This piece in today’s NYT’s Dealbook has generated a flurry of comments. It’s about young people losing their jobs from investment banks and other financial firms. Read the entire piece here and then judge for yourself…
The money quote:
Sam Meek, 27, who was laid off in September when his Connecticut hedge fund decided to downsize, used to spend $500 on charity dinners and lavish golf outings. Now, it’s home-cooked meals and beer on the sofa. Recently, Mr. Meek and his roommate, another unemployed banker who spoke on the condition of anonymity because he did not want to jeopardize his job search, sat together in the kitchen filing for unemployment and drinking a bottle of Champagne.
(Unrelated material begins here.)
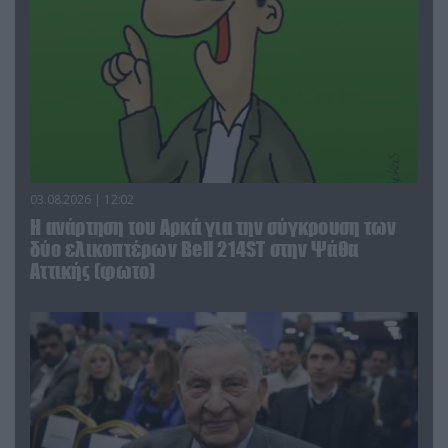
03.08.2026 | 12:02
Η ανάρτηση του Αρκά για την σύγκρουση των
δύο ελικοπτέρων Bell 214ST στην Ψάθα
Αττικής (φωτο)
“I’m scraping by right now,” he said.
Scraping by, huh? Needless to say, the majority of the 300+ comments have been pejorative; many have been deleted for abusive language and/or content.
And this was a good quote about the sentiment of elite/prestigious jobs:
The mood has darkened so much that even the young Wall Street workers who still have prestigious jobs are considering letting go of the brass ring.
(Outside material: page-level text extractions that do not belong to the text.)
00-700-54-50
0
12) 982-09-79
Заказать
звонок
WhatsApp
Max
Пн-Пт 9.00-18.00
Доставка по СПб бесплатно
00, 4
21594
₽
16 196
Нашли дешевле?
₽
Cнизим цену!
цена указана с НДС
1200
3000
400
“It’s lost its luster,” said a former Goldman analyst who left the financial sector this year. The former analyst, who spoke on the condition of anonymity because he signed a confidentiality agreement with the firm, said that in addition to losing some of the monetary benefits of their jobs, his friends who remained in finance were suffering from peer envy. “The new status jobs aren’t at Goldman Sachs. They’re at Google, Apple, and Facebook.”
A brief collection of comments was posted in another post here. I will agree with the nuanced comment by Timothy C. from Queens:
“Let’s not be too harsh here. I work in the financial industry, and in my own company, about half the workers (myself included) are in the back office, where salaries are generally in the middle-class range. Cuts in the financial industry tend to hit support staff much harder than the headline-grabbing six-figure earners in the front office. Many of my friends who have been laid off were making $40 or $50K a year. Not bad, of course, but nowhere near the stereotype of the financial industry worker.”
What are your thoughts on these young unemployed? Do you have any sympathy for them?